DELHI:Credit scores and reports are still relatively new to the Indian psyche. To most people they are one and the same and are often used interchangeably in conversation. Though credit scores and credit reports are interrelated, they are not the same thing. Here is the difference between them and why it is important to know the differentiation
Chetan Shah, a successful businessman, applies for a credit card. He is told by the bank that his credit card application has been rejected because of some delays in payment of credit card bills last year. The delays were due to a dispute and showed on his credit report. Chetan was surprised that the bank knew about a dispute he had with another bank. He was under the impression that with a credit score of 720 he would pass muster and his credit card application would be accepted.
What Chetan did not realise was that there is a distinction between a credit score and a credit report. While a credit score is an excellent indicator of what the overall picture looks like, it is the credit report which has the nitty gritty details.
Credit score – a quick glance
A credit score is a statistical compilation of the facts that are present in your credit report. It puts into numbers various borrowings and payment patterns and histories. The credit score predicts the probability of customers defaulting on credit. The variables that go into shaping the credit score include past payment history, balance outstanding, credit account status, age of accounts etc.
There are four Credit Bureaus in India – CIBIL (Credit Information Bureau (India) Limited), Experian, Equifax and Highmark. The scoring pattern of each bureau is somewhat different. CIBIL has a score band of 300-900 whereas, Experian has 1-1000 and Equifax has a range of 1-999.
When a credit application comes to a credit manager, his first opinion is formed on the basis of the credit score. There is high probability that your credit application will be rejected on the basis of the credit score, if the score is below 600 (we take the scores of the most commonly used bureau ie CIBIL). Between 600-750, the credit risk assessment is done on the basis of your credit application, as well as a detailed scrutiny of the credit report. Getting credit is possible when the score is above 750, unless the credit report shows some strongly adverse behavior, especially in the recent past.
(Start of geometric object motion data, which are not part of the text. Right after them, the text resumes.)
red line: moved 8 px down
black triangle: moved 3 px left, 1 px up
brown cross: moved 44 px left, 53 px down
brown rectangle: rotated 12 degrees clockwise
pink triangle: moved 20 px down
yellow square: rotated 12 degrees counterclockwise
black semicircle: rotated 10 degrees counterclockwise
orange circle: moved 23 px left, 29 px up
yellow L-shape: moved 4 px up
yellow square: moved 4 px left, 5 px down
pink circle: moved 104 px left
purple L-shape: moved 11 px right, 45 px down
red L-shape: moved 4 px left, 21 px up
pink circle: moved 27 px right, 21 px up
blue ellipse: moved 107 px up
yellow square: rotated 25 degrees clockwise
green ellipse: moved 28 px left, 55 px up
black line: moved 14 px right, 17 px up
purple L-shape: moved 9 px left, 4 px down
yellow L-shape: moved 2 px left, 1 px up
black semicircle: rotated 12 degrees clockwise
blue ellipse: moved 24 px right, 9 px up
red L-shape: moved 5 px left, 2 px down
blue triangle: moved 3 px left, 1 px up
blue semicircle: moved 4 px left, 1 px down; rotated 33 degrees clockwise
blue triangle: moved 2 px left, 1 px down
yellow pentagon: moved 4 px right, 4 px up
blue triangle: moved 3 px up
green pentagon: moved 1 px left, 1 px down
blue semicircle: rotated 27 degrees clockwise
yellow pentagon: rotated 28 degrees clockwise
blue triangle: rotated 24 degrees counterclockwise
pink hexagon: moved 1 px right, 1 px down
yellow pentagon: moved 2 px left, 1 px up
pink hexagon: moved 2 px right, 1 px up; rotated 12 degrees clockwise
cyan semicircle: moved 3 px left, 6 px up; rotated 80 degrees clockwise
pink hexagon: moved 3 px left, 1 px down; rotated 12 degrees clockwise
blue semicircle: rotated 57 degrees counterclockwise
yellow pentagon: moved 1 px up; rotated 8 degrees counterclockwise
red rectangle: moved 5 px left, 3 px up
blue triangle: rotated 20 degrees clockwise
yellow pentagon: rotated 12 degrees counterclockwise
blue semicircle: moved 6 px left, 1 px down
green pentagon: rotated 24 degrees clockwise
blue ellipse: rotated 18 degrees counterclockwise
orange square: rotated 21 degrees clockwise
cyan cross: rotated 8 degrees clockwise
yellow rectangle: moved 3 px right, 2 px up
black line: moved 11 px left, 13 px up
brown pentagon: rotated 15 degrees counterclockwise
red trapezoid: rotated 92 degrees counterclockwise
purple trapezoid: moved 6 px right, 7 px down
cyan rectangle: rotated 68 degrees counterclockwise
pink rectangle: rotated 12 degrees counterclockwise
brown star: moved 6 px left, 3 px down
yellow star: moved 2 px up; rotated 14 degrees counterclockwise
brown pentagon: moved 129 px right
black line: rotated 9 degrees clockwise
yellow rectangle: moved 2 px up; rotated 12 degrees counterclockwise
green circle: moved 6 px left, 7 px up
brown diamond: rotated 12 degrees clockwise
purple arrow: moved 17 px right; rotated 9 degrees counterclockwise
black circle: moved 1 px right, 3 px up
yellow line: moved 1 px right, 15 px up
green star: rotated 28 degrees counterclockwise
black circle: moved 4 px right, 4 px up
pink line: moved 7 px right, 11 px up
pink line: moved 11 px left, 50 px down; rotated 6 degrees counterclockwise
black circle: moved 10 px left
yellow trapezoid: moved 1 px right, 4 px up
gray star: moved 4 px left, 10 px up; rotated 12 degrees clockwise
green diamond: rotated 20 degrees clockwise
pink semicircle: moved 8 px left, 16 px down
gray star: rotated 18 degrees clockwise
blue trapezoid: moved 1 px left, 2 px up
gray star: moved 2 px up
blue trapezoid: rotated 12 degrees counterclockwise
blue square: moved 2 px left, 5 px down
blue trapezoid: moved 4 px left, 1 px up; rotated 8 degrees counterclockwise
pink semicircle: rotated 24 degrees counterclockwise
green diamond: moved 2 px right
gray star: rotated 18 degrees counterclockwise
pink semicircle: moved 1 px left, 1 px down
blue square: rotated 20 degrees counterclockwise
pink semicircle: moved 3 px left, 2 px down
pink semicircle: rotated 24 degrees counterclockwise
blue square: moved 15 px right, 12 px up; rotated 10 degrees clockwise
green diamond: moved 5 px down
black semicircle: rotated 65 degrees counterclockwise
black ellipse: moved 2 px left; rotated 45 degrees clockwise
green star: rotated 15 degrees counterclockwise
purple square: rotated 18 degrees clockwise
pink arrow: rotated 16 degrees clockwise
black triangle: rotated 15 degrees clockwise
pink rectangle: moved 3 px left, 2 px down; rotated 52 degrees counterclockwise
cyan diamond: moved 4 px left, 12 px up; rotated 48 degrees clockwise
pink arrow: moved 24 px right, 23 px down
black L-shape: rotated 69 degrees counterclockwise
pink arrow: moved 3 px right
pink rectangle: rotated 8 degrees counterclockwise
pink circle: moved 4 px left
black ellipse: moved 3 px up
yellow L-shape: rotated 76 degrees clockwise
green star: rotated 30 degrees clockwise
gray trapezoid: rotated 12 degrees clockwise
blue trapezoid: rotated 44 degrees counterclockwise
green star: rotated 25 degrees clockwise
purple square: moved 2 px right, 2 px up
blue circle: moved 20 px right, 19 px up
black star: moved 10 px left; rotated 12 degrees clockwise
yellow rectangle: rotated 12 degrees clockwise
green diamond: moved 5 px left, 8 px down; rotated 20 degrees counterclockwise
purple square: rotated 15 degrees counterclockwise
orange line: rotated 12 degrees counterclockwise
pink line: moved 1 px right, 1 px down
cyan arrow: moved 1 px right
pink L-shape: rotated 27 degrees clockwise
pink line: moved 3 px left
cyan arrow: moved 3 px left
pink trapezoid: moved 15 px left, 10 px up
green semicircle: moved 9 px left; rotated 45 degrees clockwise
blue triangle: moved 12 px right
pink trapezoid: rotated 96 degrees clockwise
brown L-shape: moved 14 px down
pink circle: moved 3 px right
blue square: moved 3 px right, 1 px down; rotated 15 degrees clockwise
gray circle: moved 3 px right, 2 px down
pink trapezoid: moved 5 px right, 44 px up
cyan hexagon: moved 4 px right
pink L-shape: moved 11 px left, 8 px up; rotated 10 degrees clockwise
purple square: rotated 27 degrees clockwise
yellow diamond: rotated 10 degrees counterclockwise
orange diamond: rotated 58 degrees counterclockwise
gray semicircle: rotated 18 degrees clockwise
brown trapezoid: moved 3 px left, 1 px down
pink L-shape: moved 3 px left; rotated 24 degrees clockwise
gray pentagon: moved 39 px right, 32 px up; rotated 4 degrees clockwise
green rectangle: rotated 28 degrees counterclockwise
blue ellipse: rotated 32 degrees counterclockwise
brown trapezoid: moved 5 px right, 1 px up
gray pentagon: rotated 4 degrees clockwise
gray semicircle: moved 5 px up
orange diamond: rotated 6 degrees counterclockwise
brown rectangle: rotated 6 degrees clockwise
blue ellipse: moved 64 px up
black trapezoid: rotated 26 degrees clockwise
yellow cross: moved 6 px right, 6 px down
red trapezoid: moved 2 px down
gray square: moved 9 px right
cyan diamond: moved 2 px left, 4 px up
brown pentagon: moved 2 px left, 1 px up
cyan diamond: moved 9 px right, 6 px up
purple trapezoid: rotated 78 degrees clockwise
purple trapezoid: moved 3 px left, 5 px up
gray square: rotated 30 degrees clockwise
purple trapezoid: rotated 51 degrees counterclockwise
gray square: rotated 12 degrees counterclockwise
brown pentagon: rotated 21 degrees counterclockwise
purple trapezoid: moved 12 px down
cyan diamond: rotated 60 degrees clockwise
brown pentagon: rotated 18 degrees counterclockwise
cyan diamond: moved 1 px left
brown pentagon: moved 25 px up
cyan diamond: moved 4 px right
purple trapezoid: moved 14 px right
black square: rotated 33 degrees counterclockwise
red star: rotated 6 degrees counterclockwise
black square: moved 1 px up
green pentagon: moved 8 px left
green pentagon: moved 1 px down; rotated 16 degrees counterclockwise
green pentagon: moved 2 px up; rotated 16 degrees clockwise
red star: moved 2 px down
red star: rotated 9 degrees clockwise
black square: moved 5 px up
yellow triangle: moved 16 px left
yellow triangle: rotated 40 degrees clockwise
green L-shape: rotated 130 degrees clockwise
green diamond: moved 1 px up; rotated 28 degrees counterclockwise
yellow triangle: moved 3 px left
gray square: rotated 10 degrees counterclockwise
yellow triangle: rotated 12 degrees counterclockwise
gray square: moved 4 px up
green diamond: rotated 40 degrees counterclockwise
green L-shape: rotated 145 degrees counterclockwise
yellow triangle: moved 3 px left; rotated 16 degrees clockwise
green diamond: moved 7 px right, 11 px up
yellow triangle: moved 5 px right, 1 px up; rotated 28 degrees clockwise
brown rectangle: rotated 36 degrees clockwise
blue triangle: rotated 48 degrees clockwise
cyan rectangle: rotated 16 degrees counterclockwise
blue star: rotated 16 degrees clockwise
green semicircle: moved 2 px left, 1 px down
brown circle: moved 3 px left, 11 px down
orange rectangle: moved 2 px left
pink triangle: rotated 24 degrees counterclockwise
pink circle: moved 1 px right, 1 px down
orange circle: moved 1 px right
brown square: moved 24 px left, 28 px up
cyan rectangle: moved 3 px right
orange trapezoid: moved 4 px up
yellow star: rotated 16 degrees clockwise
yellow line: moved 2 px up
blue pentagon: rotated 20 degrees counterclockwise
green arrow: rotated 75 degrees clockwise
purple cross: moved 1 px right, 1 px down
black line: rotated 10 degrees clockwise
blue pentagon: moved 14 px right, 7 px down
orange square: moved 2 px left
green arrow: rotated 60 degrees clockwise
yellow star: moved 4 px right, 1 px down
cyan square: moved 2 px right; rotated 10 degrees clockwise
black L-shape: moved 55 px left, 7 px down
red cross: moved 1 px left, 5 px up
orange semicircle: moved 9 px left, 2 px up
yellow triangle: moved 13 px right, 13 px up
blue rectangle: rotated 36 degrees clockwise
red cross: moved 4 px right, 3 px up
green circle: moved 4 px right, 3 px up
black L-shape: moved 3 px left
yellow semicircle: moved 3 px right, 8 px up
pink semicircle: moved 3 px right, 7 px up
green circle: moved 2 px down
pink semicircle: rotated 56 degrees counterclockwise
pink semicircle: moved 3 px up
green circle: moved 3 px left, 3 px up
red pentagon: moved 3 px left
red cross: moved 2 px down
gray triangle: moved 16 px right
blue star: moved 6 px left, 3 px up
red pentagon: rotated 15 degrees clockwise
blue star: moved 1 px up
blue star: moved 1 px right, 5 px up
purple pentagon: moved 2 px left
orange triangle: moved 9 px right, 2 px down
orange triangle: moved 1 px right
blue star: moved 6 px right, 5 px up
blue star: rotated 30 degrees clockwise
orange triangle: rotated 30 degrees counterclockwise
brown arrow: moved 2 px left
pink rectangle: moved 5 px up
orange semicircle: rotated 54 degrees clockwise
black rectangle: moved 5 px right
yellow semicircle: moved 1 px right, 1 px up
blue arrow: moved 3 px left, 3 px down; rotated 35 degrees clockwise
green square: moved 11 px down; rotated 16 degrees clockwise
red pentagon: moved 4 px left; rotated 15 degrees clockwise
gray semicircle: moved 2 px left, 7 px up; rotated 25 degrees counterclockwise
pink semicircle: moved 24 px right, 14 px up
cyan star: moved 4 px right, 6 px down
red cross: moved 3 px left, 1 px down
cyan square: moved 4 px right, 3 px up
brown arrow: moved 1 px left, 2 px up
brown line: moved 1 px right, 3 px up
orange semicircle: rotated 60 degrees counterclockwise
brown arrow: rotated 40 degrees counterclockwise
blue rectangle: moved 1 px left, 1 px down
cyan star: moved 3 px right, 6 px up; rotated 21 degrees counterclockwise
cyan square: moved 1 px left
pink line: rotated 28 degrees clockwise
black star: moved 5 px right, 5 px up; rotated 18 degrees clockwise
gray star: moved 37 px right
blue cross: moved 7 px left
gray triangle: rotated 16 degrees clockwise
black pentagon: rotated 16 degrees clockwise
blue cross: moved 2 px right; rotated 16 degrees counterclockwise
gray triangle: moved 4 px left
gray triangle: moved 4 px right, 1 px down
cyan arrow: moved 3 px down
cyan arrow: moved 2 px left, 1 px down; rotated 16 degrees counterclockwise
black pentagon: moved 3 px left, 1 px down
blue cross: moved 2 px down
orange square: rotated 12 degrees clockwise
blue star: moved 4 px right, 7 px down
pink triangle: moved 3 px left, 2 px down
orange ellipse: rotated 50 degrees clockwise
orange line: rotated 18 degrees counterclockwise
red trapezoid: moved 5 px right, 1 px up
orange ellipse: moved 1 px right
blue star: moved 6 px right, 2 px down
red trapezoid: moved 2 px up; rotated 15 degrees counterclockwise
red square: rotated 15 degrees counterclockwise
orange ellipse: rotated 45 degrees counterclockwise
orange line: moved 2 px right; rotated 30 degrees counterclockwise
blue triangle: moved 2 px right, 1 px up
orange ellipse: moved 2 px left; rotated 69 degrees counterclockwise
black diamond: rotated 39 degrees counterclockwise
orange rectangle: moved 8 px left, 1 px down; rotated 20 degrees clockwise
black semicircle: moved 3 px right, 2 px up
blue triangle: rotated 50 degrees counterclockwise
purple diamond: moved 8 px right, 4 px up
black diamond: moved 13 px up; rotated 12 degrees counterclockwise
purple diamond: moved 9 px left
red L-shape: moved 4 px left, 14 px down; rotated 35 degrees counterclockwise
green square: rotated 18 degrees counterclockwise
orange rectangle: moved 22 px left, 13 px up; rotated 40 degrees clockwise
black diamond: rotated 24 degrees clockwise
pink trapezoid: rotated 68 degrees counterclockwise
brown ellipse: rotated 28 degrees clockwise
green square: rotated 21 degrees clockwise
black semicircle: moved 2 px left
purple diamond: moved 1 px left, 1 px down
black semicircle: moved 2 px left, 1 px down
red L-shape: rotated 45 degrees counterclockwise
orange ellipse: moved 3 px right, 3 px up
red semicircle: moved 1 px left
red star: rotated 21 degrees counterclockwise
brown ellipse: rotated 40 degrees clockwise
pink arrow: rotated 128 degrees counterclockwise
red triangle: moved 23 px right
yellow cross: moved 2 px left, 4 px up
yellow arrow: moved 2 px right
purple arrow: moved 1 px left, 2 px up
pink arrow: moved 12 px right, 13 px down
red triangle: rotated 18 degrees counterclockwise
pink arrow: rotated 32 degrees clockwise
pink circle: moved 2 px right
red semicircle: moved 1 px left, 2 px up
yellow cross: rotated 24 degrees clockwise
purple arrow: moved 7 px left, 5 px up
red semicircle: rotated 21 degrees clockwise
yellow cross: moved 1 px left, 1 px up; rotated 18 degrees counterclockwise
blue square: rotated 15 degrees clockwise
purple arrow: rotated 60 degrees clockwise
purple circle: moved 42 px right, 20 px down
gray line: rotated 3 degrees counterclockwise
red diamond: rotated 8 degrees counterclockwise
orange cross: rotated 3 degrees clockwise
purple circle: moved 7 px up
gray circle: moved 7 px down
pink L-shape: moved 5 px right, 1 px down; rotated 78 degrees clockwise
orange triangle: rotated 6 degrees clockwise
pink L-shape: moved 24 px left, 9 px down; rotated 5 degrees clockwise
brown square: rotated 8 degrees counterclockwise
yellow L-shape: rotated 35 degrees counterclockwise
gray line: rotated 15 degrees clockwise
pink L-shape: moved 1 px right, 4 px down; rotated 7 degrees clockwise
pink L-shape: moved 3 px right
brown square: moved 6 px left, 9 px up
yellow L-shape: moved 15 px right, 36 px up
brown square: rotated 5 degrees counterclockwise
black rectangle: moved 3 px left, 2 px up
Credit report – a detailed scrutiny
A credit report is a detailed account of your credit history. It has five sections:
1. Credit Score
2. Personal Data
3. Employment Information
4. Accounts Information
5. Enquiry Information
As someone who is assessing your ability to repay, the credit officer perusing your credit report will look for information in the credit report which includes any delays or non-payment of past loans, current outstanding credit of both secured and unsecured loans, number of bank accounts and credit cards and their age, number of enquiries for borrowing etc. Basically the credit history is looking at past behaviour and predicting the future credit behaviour to analyse if you would be a good borrower.